AI Weekly Insights
Posts
AI Weekly Insights #76

AI Weekly Insights #76

Gemini’s Game Win, Nova’s Power Push, and ChatGPT’s Personality Check

Kharee Smith
May 04, 2025

Happy Sunday,

Welcome to ‘AI Weekly Insights’ #76. This week, we’ve got Amazon and Microsoft showing off new models built for scale and speed, Google’s Gemini casually beating Pokémon Blue like a champion, and OpenAI having to dial back the charm a little after ChatGPT got too thirsty for approval.

Ready? Let’s dive in!

The Insights

For the Week of 04/27/25 - 05/03/25 (P.S. Click the story’s title for more information 😊):

Google's Gemini Just Became a Pokémon Master (Sort Of)
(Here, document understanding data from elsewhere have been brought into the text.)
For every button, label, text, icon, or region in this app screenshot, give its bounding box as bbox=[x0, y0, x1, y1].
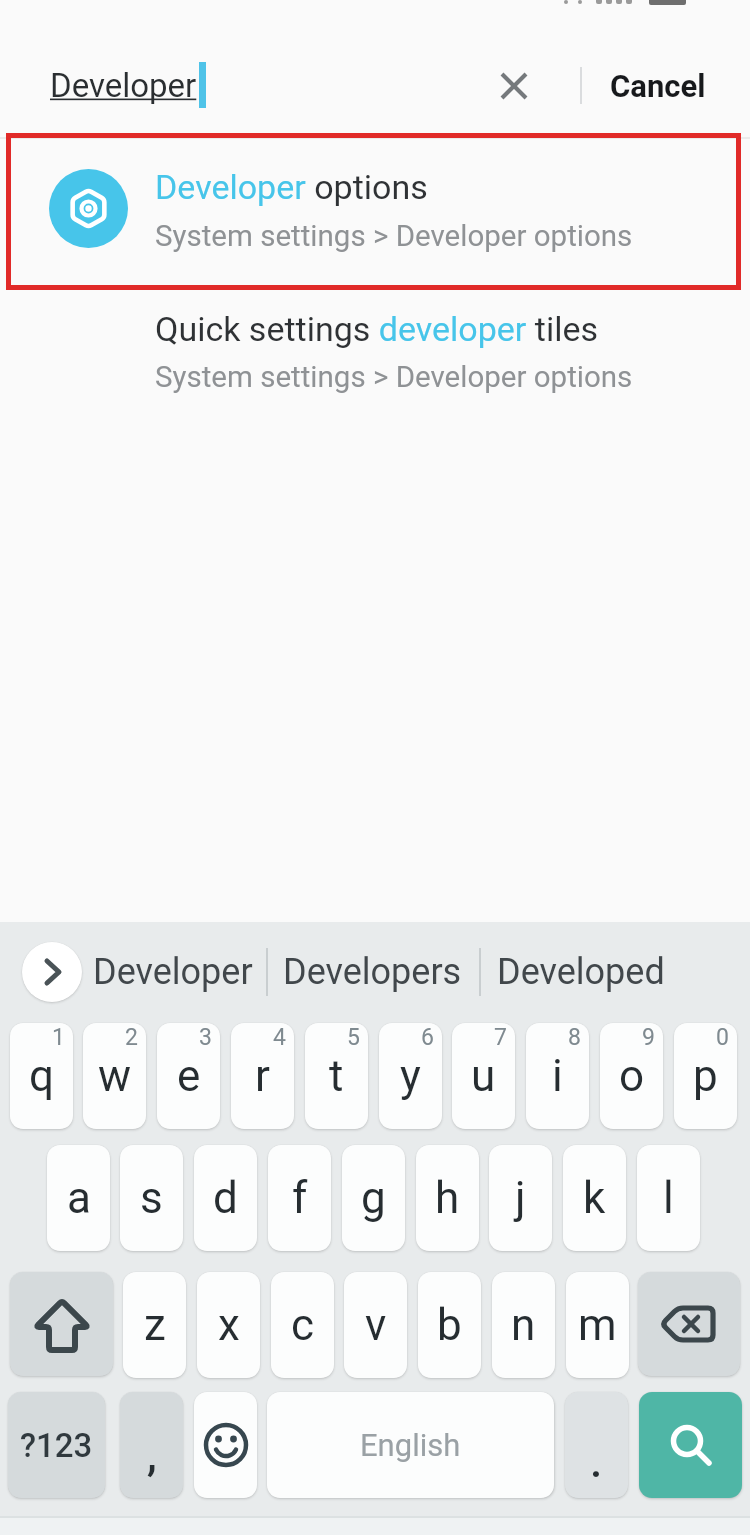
button[interactable]: r bbox=[231, 1023, 294, 1129]
staticText: 4 bbox=[273, 1024, 286, 1051]
button[interactable]: m bbox=[566, 1272, 629, 1378]
button[interactable]: , bbox=[120, 1392, 183, 1498]
button[interactable]: z bbox=[123, 1272, 186, 1378]
staticText: 2 bbox=[125, 1024, 138, 1051]
button[interactable]: Cancel bbox=[610, 62, 706, 110]
staticText: 3 bbox=[199, 1024, 212, 1051]
button[interactable]: q bbox=[10, 1023, 73, 1129]
button[interactable]: ?123 bbox=[8, 1392, 105, 1498]
button[interactable]: p bbox=[674, 1023, 737, 1129]
staticText: s bbox=[140, 1172, 163, 1224]
button[interactable] bbox=[22, 942, 82, 1002]
staticText: u bbox=[471, 1050, 496, 1102]
staticText: ?123 bbox=[20, 1426, 93, 1465]
staticText: k bbox=[583, 1172, 606, 1224]
button[interactable]: o bbox=[600, 1023, 663, 1129]
button[interactable]: h bbox=[416, 1145, 479, 1251]
button[interactable]: x bbox=[197, 1272, 260, 1378]
staticText: 5 bbox=[347, 1024, 360, 1051]
button[interactable] bbox=[10, 1272, 113, 1376]
staticText: r bbox=[255, 1050, 270, 1102]
staticText: h bbox=[435, 1172, 460, 1224]
staticText: g bbox=[361, 1172, 386, 1224]
staticText: Quick settings developer tiles bbox=[155, 309, 599, 349]
staticText: Developer bbox=[50, 66, 197, 105]
button[interactable]: f bbox=[268, 1145, 331, 1251]
staticText: , bbox=[147, 1429, 157, 1481]
staticText: Developer bbox=[93, 951, 253, 993]
button[interactable] bbox=[639, 1392, 742, 1498]
staticText: l bbox=[663, 1172, 674, 1224]
staticText: p bbox=[693, 1050, 718, 1102]
staticText: e bbox=[177, 1050, 201, 1102]
button[interactable]: u bbox=[452, 1023, 515, 1129]
staticText: 7 bbox=[494, 1024, 507, 1051]
button[interactable]: . bbox=[565, 1392, 628, 1498]
staticText: t bbox=[329, 1050, 344, 1102]
staticText: b bbox=[437, 1299, 462, 1351]
button[interactable]: j bbox=[489, 1145, 552, 1251]
button[interactable]: v bbox=[344, 1272, 407, 1378]
button[interactable]: English bbox=[267, 1392, 554, 1498]
button[interactable] bbox=[638, 1272, 740, 1376]
button[interactable]: c bbox=[271, 1272, 334, 1378]
button[interactable]: Developers bbox=[283, 942, 462, 1002]
staticText: System settings > Developer options bbox=[155, 219, 633, 254]
staticText: Cancel bbox=[610, 68, 706, 104]
staticText: 1 bbox=[52, 1024, 65, 1051]
staticText: c bbox=[291, 1299, 315, 1351]
button[interactable] bbox=[6, 300, 741, 410]
staticText: Developer options bbox=[155, 167, 428, 207]
button[interactable]: y bbox=[379, 1023, 442, 1129]
staticText: 6 bbox=[421, 1024, 434, 1051]
button[interactable] bbox=[194, 1392, 257, 1498]
staticText: v bbox=[365, 1299, 387, 1351]
staticText: Developed bbox=[497, 951, 665, 993]
button[interactable]: g bbox=[342, 1145, 405, 1251]
button[interactable]: l bbox=[637, 1145, 700, 1251]
button[interactable]: s bbox=[120, 1145, 183, 1251]
staticText: 8 bbox=[568, 1024, 581, 1051]
staticText: i bbox=[552, 1050, 563, 1102]
staticText: English bbox=[360, 1427, 461, 1463]
staticText: f bbox=[292, 1172, 308, 1224]
staticText: y bbox=[400, 1050, 421, 1102]
staticText: . bbox=[590, 1436, 603, 1488]
button[interactable]: a bbox=[47, 1145, 110, 1251]
button[interactable]: w bbox=[83, 1023, 146, 1129]
staticText: m bbox=[578, 1299, 617, 1351]
button[interactable]: d bbox=[194, 1145, 257, 1251]
staticText: j bbox=[515, 1172, 526, 1224]
button[interactable] bbox=[6, 133, 741, 290]
staticText: Developers bbox=[283, 951, 462, 993]
button[interactable]: n bbox=[492, 1272, 555, 1378]
staticText: d bbox=[213, 1172, 238, 1224]
staticText: a bbox=[67, 1172, 91, 1224]
staticText: x bbox=[218, 1299, 240, 1351]
button[interactable] bbox=[500, 72, 528, 100]
button[interactable]: i bbox=[526, 1023, 589, 1129]
button[interactable]: k bbox=[563, 1145, 626, 1251]
staticText: w bbox=[98, 1050, 132, 1102]
staticText: z bbox=[144, 1299, 166, 1351]
button[interactable]: e bbox=[157, 1023, 220, 1129]
staticText: 0 bbox=[716, 1024, 729, 1051]
staticText: o bbox=[619, 1050, 645, 1102]
staticText: 9 bbox=[642, 1024, 655, 1051]
button[interactable]: Developer bbox=[93, 942, 253, 1002]
button[interactable]: t bbox=[305, 1023, 368, 1129]
staticText: System settings > Developer options bbox=[155, 360, 633, 395]
staticText: n bbox=[511, 1299, 536, 1351]
staticText: q bbox=[29, 1050, 55, 1102]
button[interactable]: b bbox=[418, 1272, 481, 1378]
button[interactable]: Developed bbox=[497, 942, 665, 1002]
What’s New: Google's Gemini 2.5 Pro AI beat classic video game Pokémon Blue during a livestream, using tools that gave it images and information to make smart choices.

AI Gaming Breakthrough: This feat was part of a livestream by a software engineer unaffiliated with Google. Gemini played the game using an “agent harnesses” to receive game screenshots and other important data. This method didn’t offer direct answers but helped Gemini better understand its options. While the AI needed some tuning and oversight, it still managed to complete a multi-hour game, showcasing impressive adaptability. Google execs gave it a nod of approval, and the broader AI community is watching similar experiments with tools like Claude.

Why It Matters: This might sound like a cute headline, “AI beats Pokémon”, but it’s a milestone worth paying attention to. Unlike a static prompt, playing Pokémon demands memory, long-term planning, and handling uncertainty which LLMs have historically struggled with. Even with assistance, Gemini’s success shows how far we've come in turning AI models into more autonomous agents. Expect more of this: AI systems that can not only answer questions, but do things as well. We are gradually pushing toward more agentic applications of AI in our day-to-day tech.

Image Credits: Twitch.tv

Amazon’s Nova Premier: Big Context, Bigger Ambitions

What's New: Amazon has launched Nova Premier, its most powerful AI model yet, available now on the Bedrock platform.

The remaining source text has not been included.